Dual-Class Equity Structures
Submitted by: Rob Kellogg, Managing Director of Global Research
Over the past couple days, there has been a lot of attention paid by the media to dual-class equity structures and why they are so problematic for shareholders. At the New York Times Company's annual meeting on Tuesday, Morgan Stanley Investment Management teed up a protest vote against the company's Class A directors on the grounds that it was consistently failing to deliver value to its owners. Despite owning nearly six percent of the company's outstanding shares - a sizable chunk by most measures - Morgan Stanley's protest vote likely won't result in change at the company because the Sulzberger family controls nine of the thirteen seats on the board.
Preferred shares are nothing new in the media industry. Dating back to the early 1900's, preferred voting rights were originally established by many of the founding families at the large publishing houses to protect the journalistic integrity and independence of their newspapers. Today, they've morphed into the Superman of all take-over defenses, completely shielding underperforming and overcompensated executives and directors from any dissent or potential proxy contests. This presents a big problem for investors and unlike the comic books, there's no Kryptonite to combat it.
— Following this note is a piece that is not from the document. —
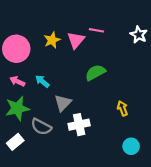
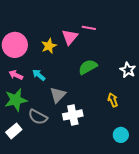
white star: (139, 35) -> (128, 70), moved
yellow star: (52, 40) -> (49, 46), moved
It should come as no surprise that ISS is against the establishment of dual-class equity structures in all cases as it is the single most disenfranchising thing a company can do to investors. For example, the presence of a dual-class structure by itself could drag down a company's CGQ score by tens of percentage points, even if a company has a clean bill of health on all other of its governance provisions (there are almost 250 companies in CGQ's coverage universe that fall in this camp).
We almost always support shareholder proposals seeking to eliminate dual-class structures. The actual elimination, of course, never happens because the people who benefit most from dual class structures control the voting power at the company. However, because these structures have a long legacy, we generally do not proactively withhold votes from directors at companies with dual-class structures in place unless there are other significant governance issues. Nevertheless, Morgan Stanley should be commended for taking a strong stand on the issue by sending a symbolic shot across the bow at this company. Unfortunately for investors, there are plenty of other targets out there.
Other major media companies with dual-class capital structures with unequal voting rights include Comcast (Roberts family), Media General (Bryan family), News Corporation (Murdoch family), Martha Stewart Living Omnimedia (Martha Stewart), The Washington Post Co. (Graham family), and Dow Jones & Co. (Bancroft family). And let's not forget Google - today's darling of the market - who is one of the newest members to this not-so-exclusive club.